Édition du lundi 18 septembre 2017
Philippe Laurent : « Les questions qui préoccupent le plus les employeurs territoriaux ne sont pas forcément celles traitées par le gouvernement »
© P. Crochard
Comment interprétez-vous les annonces du gouvernement en matière de fonction publique ?
Il y a eu des annonces, des rétractations, des hésitations et l'on ne sait pas encore vraiment ce que veut faire le président de la République en matière de fonction publique. Ce qui est clair, c'est la volonté de traiter les agents publics de manière comparable aux salariés du privé. Aujourd'hui, concrètement, nous sommes dans une phase de discussion s'agissant du report de l'application du protocole PPCR (Parcours professionnels, carrières et rémunérations) et de la compensation de la hausse de la CSG.

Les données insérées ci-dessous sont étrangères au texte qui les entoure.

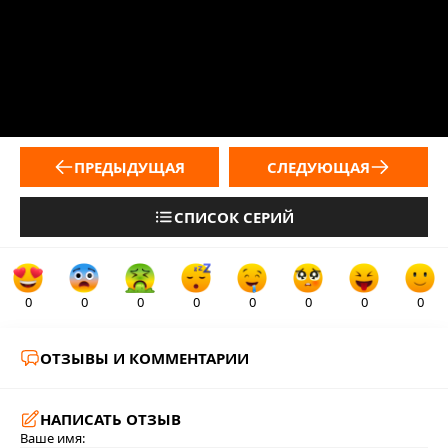
ПРЕДЫДУЩАЯ
СЛЕДУЮЩАЯ
СПИСОК СЕРИЙ
0
0
0
0
0
0
0
0
ОТЗЫВЫ И КОММЕНТАРИИ
НАПИСАТЬ ОТЗЫВ
Ваше имя:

Quelle est votre position sur la hausse de la CSG ?
On peut comprendre que les agents publics soient aussi concernés par cette réforme. Mais les employeurs publics territoriaux ne peuvent que refuser un système où il n'y aurait pas de compensation intégrale pour les agents et pour les collectivités, comme cela se passe dans les entreprises. Cette compensation pourrait prendre la forme d'une prime différentielle. Quand on sait que la majorité des agents gagnent le Smic ou à peine plus, on ne peut pas admettre que leur pouvoir d'achat soit diminué. Ce ne serait pas décent. On peut comprendre certains choix fiscaux de l'Etat, mais en tant que gestionnaires locaux, nous ne voulons pas en assumer les conséquences. Une nouvelle réunion est prévue le 26 septembre avec le ministère de l'Action et des Comptes publics à laquelle participeront les employeurs territoriaux.
Quels sont les autres sujets qui préoccupent le plus les employeurs territoriaux?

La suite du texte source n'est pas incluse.